Peace in Parenting

peaceful parenting

Buddhism Through American Women’s Eyes was one of the most enlightening books I’ve read in a while — tales of how the practice of Buddhism has affected women and their mental states in situations that men can’t necessarily experience — a prime example, childbirth and motherhood. One of the sections of the book that stood out to me most was about women who meditated before they actually became mothers. Without going into grave detail the end of the chapter concluded that women need to give moms a break so they can still meditate (which I totally understand and agree with by the way) but then I realized that my daughter is my muse and that mothering in itself is my meditation. As we all know it gets hectic with little ones sometimes. They’re screaming, or they’re cranky, they’re making a mess – but even still in those moments I take a step back and it’s like the whole world around me stops and it’s just me and my child. In a split second I reflect and everything is immediately put into perspective – my mind becomes clear(er), I realize how beautiful, valuable and fragile life really is, especially through such young eyes as a child.

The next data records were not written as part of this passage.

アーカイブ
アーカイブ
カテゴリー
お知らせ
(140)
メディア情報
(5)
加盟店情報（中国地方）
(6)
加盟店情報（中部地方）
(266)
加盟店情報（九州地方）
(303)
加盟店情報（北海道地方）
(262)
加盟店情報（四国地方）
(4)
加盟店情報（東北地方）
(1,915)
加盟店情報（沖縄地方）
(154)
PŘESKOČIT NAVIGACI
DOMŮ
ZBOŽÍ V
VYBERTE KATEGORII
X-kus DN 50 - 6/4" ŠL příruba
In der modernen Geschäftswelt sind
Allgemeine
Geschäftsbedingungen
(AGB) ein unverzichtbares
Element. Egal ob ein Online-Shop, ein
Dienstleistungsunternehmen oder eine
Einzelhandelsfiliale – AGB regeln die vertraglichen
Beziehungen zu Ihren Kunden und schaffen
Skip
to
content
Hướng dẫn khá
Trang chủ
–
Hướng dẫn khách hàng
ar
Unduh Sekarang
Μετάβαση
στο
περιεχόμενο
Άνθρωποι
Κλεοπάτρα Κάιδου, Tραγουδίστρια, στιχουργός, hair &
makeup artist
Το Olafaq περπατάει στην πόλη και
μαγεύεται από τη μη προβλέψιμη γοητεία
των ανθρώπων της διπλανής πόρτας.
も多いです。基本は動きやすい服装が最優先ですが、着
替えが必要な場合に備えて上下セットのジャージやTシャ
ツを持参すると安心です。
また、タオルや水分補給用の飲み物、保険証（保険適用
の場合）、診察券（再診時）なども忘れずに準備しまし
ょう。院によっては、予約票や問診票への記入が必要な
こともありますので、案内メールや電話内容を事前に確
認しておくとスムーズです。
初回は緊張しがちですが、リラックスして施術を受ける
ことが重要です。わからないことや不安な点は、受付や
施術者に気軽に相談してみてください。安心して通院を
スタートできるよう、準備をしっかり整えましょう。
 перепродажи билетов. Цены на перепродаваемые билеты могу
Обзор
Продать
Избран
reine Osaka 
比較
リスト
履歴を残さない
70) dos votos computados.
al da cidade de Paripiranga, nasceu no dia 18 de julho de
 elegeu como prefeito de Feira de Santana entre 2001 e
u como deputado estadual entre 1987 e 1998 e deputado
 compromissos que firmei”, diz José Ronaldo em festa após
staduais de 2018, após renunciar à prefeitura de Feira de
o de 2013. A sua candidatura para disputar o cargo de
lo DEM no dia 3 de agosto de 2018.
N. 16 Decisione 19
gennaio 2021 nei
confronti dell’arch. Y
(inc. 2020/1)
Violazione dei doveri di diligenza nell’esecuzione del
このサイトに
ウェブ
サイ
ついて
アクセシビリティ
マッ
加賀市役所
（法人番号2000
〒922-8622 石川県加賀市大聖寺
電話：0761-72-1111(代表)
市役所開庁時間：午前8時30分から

When my child was first born I knew she was pure, original, healthy and more importantly a future member of society. It’s a cliche but the children are our future. My main goal in parenting is give her love, compassion and honestly. I believe that you get back what you put out into the universe so I’m teaching her what I can even before she is able to speak, crawl or walk — teaching her one of the greatest lessons in this life, loving-kindness. I am her karma spirit guide after all. Using our household pets and plants I’m teaching my daughter non-harm and non-hate. As they say parents are our first teachers. As we help our children grow the next phase is to help them look for something deeper in their lives, whether it’s their passions and hobbies, their future careers, etc.

I wish for my child(ren) to be giving, selfless, loving. How do I teach this? You can say say say but really what you need is to do do do. As the firstborn especially our daughter is spoiled. By me, her father, her aunts, her grandparents, our family friends… so when it comes to when she’ll start having parties with friends and such – in leu of gifts I want to donate to a cause. I met a woman today who does this with her daughter and I’m truly inspired by it. Perhaps gather pet supplies to give to a the humane society, or nonperishable food items to give to a food shelter, or gather and give old toys to those less fortunate. Something natural that she and her friends will be able to take with them as the grow up. Something rewarding for all of us – and it’ll be reinforced because we will be doing it as a family and with her friends. I will always lead by example for my daughter. I will be the best person I can be for her – becoming a mom didn’t change who I was just how I “do me” because now I have to “do us” – do for our family.

Doing good for others and giving when you can is good for the soul – the interconnectedness from within herself that will come out of these traditions will be a key ingredient into being a successful and contributing member of society in the future. Loving-kindness and a good heart creates the most powerful protection and makes the world go round, and as a mother I will always protect my daughter.